Page images and extracted text:
[Start of Attachment]

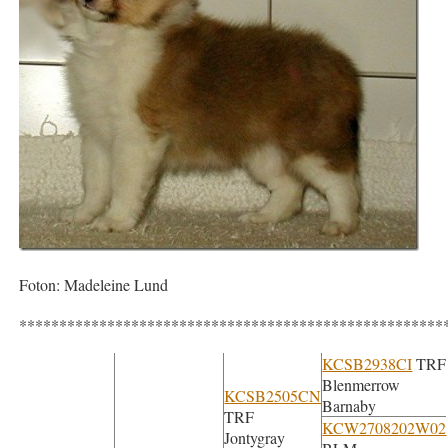
Foton: Madeleine Lund
*****************************************************
KCSB2938CI
TRF
Blenmerrow
KCSB2505CN
Barnaby
TRF
KCW2708202W02
Jontygray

[End of Attachment]

REQUIRED WORK:
Retype the data above exactly. Leave the pictures out.

RESULT FOR THIS EXERCISE:
Foton: Madeleine Lund
*****************************************************
KCSB2938CI
TRF
Blenmerrow
KCSB2505CN
Barnaby
TRF
KCW2708202W02
Jontygray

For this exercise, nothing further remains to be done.